When it comes to getting rid of bad habits, whether at work, or at home, there is something that you can do to improve your chances of success replace the bad habit with a good habit. In the case of gossiping, the good habit that you can replace it with is to find something nice to say about each person bin your office, even the people that sometimes drive you crazy. You can either say the nice thing directly to the person, as long as it is sincere and truthful, or you could simply hold the thought in your head for a moment the next time you feel the urge to start sniping about the other person.
Our lives begin to end the day we become silent about things that matter.— Martin Luther King Jr.
Not speaking up. Remember in school---high school or college---when your teachers and instructors would include class participation in your final grade? Even if it was just 5% of your overall grade at the end of the semester, getting a 5% boost could mean the difference between getting an average GPA or being nudge up to an above average GPA. Well, in the school of life, participation at work is just as important to your career as it was when you were in college.
If you are afraid of speaking up at work because you’re afraid you might create a conflict with a co-worker read How To Deal with Conflict in the workplace. That way, instead of trying to avoid conflict all the time you can speak up confidently knowing that if you do inadvertently upset someone, you’ll have the skills to resolve the conflict.
We are prepared for insults, but compliments leave us baffled.— Mason Cooley
Not accepting praise and compliments. Many people who are unhappy at work will often cite a lack of recognition for all the hours they put in at the office, day in and day out, week after week. These people feel under-appreciated and taken for granted. Yet many of these same people are unable to accept a simple compliment from a colleague---whether it be a compliment on a stylish suit they’re wearing or praise for a nicely designed annual stakeholders report. Instead of graciously saying “Thank you!” when being complimented, they’ll say something self-effacing like “Oh, I’m out of clean laundry so I’m wearing my business clothes today.” Or “It didn’t take me very long to design that document. I adapted it from some other projects I worked on.”
In the first instance, you’re essentially telling the person who complimented you that wearing sharp clothes at work is not a priority. In the second instance, you’re dismissing your own efforts and giving your boss a reason to not credit you for the work you did.

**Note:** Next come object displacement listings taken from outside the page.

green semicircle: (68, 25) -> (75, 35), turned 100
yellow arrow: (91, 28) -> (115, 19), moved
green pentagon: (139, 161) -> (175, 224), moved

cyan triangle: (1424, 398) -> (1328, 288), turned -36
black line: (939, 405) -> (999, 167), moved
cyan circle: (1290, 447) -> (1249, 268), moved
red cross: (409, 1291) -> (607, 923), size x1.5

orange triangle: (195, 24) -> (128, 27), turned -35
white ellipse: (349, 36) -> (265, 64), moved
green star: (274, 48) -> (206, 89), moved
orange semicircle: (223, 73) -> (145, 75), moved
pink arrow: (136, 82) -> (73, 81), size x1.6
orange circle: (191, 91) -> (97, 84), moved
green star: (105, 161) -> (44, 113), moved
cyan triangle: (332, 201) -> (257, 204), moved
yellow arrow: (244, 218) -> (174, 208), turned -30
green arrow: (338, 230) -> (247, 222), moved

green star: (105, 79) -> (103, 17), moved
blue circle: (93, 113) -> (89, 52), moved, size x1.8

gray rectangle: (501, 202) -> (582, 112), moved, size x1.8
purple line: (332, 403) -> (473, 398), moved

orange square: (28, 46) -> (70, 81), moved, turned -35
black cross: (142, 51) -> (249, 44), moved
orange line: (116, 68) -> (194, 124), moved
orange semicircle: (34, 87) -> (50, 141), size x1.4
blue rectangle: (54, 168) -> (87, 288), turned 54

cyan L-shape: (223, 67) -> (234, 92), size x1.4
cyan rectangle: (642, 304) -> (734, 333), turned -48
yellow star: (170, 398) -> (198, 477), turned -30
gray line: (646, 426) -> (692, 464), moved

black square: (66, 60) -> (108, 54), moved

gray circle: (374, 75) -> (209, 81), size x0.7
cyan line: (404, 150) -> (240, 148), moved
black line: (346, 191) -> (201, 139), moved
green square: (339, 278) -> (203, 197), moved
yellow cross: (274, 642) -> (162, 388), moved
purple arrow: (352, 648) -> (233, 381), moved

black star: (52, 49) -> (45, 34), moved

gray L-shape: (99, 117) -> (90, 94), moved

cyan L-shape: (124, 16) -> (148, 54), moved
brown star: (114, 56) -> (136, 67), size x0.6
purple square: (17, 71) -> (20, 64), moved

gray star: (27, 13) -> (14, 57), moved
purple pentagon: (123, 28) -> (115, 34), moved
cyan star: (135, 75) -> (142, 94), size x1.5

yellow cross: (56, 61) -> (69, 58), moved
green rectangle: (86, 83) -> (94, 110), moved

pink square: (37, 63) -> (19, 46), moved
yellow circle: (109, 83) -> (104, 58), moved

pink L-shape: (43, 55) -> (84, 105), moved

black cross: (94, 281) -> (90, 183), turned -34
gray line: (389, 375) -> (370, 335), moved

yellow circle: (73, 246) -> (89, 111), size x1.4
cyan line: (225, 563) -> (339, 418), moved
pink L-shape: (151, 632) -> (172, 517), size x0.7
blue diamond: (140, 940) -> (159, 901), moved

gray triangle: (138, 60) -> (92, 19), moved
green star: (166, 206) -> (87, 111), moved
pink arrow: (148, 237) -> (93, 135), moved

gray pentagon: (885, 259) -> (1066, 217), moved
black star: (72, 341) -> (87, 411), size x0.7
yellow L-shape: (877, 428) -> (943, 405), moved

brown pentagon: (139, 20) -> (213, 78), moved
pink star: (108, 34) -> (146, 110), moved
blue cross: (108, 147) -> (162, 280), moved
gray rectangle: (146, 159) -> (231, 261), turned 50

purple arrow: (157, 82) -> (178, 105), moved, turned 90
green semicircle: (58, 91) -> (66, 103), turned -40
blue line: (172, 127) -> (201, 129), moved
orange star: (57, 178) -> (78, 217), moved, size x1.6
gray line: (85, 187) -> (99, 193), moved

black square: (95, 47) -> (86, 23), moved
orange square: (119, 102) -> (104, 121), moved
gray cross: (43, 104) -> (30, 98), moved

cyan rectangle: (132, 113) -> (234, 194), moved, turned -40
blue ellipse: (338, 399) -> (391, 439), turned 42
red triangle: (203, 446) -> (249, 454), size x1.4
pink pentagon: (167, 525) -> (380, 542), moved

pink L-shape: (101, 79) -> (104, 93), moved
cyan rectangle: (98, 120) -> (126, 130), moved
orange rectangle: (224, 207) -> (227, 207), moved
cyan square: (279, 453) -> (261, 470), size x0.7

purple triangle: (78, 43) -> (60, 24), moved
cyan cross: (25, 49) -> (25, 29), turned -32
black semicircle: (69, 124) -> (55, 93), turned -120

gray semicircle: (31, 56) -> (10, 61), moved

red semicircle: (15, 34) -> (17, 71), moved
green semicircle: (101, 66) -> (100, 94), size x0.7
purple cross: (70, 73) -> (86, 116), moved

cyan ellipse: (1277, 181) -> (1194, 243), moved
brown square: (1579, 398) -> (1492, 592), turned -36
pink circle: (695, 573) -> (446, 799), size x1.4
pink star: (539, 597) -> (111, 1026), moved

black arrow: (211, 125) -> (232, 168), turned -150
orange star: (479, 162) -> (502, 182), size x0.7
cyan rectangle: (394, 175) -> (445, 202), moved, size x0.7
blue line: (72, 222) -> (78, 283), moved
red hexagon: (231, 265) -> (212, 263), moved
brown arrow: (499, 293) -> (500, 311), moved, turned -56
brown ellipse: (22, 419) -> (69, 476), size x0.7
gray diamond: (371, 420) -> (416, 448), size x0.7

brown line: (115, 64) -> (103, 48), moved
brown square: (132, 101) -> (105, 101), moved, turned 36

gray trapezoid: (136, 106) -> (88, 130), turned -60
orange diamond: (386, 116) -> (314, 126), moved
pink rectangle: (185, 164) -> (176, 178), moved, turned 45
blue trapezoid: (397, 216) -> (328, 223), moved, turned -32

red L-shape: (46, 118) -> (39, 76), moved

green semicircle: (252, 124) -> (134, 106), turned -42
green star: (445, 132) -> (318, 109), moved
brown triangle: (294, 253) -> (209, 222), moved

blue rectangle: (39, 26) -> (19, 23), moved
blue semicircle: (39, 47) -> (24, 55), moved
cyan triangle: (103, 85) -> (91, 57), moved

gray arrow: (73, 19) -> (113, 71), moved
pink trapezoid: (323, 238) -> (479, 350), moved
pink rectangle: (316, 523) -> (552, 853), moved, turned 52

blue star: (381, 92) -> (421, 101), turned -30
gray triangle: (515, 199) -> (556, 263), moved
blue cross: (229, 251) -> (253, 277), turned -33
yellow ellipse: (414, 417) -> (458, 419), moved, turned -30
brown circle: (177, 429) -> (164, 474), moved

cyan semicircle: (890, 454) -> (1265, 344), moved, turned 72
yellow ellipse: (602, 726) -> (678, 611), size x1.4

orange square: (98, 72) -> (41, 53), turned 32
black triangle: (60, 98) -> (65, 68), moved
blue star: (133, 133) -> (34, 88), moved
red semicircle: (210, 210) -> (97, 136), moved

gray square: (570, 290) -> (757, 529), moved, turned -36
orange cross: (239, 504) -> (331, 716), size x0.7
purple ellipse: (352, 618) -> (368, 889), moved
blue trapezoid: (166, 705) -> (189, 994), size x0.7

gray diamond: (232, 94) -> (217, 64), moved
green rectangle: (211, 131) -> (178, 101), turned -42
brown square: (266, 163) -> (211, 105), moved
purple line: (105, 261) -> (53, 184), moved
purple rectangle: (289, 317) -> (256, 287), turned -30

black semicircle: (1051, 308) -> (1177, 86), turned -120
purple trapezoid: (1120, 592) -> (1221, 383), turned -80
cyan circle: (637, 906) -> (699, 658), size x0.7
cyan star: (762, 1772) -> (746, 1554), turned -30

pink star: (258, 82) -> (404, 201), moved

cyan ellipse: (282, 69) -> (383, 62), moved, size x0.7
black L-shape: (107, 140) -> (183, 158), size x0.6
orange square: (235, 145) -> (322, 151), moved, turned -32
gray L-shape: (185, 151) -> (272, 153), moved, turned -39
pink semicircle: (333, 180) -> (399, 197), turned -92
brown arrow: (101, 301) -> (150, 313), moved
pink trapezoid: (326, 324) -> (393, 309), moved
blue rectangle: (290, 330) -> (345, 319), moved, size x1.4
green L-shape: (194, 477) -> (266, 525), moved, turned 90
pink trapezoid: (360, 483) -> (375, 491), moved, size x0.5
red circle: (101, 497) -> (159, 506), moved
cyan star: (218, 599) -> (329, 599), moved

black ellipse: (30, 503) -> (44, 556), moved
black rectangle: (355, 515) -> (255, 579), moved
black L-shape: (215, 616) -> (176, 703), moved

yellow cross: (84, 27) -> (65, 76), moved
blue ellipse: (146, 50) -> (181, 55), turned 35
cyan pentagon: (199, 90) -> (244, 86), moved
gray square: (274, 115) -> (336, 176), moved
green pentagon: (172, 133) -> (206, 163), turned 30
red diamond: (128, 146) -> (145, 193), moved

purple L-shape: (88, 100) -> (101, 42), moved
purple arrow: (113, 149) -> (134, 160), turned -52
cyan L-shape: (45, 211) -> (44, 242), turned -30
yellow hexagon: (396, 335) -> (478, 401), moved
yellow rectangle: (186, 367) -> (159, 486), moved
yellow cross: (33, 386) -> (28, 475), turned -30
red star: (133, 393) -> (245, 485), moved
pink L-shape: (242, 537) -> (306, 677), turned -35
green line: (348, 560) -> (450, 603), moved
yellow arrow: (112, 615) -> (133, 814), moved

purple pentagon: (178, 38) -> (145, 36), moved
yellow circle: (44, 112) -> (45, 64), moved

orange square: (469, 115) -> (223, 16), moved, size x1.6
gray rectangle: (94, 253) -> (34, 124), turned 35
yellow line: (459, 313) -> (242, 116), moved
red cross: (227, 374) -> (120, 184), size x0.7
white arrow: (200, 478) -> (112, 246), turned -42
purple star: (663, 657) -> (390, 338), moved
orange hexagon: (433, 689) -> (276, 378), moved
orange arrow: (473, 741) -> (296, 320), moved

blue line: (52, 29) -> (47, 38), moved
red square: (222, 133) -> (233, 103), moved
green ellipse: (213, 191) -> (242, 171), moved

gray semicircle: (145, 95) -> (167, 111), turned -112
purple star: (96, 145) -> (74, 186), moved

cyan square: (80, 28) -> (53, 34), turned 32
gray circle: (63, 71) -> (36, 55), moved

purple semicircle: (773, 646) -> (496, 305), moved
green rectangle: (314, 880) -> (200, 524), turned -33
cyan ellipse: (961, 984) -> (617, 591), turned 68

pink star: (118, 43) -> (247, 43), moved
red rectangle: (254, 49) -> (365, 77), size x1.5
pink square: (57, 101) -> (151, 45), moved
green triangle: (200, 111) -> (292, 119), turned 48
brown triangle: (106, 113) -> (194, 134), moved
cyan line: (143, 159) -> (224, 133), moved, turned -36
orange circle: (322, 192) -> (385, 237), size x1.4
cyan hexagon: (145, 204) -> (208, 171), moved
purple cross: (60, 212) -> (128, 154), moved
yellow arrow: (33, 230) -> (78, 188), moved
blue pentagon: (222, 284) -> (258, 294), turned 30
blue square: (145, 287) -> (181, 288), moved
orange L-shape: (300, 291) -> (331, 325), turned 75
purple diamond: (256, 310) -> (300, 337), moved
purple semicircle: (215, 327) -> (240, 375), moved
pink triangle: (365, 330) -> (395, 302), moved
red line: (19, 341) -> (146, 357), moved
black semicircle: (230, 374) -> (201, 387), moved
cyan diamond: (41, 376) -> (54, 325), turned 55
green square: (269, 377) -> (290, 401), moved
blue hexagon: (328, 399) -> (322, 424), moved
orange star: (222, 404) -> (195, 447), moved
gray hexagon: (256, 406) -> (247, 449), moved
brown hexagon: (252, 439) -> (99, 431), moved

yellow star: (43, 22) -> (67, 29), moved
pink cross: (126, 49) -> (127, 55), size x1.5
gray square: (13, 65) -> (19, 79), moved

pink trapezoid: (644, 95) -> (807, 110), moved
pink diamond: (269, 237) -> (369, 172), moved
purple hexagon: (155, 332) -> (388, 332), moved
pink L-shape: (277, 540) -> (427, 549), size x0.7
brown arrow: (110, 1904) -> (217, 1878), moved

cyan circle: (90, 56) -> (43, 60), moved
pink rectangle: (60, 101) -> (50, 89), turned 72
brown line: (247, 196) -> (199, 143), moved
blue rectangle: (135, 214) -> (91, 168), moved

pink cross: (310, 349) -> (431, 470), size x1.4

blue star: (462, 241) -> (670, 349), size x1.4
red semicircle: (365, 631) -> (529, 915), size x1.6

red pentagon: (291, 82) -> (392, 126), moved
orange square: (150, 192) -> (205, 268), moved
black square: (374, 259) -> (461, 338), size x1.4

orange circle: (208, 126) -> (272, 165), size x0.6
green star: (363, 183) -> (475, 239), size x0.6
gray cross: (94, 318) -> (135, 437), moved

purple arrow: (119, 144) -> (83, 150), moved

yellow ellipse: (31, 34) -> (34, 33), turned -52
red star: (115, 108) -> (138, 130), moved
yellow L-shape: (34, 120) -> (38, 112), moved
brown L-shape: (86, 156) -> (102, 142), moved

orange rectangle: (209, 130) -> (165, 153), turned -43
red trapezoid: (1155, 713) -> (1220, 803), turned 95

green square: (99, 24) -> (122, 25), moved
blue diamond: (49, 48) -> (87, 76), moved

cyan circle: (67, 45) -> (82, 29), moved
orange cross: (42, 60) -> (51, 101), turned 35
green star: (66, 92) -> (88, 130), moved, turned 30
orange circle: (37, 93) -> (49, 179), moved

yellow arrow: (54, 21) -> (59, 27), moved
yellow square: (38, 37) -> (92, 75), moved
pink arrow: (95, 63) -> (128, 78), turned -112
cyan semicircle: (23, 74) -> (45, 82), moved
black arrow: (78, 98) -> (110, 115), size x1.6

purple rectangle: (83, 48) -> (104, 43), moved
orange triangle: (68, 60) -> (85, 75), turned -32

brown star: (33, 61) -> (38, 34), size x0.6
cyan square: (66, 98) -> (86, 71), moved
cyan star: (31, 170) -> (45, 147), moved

Another reason not accepting praise or compliments from your boss or co-workers could be holding you back is because it’s actually an insult to reject someone’s compliment. Essentially, when you dismiss someone’s compliment, you are suggesting that they’re wrong, that they don’t know what they are talking about and that they have poor judgement. Now, if you think unconsciously telling your boss he or she has bad judgement is good for your career, think again. False modesty and excessive humility are not great characteristics when you’re trying to get ahead at work.
Which of these bad habits do you need to work on the most?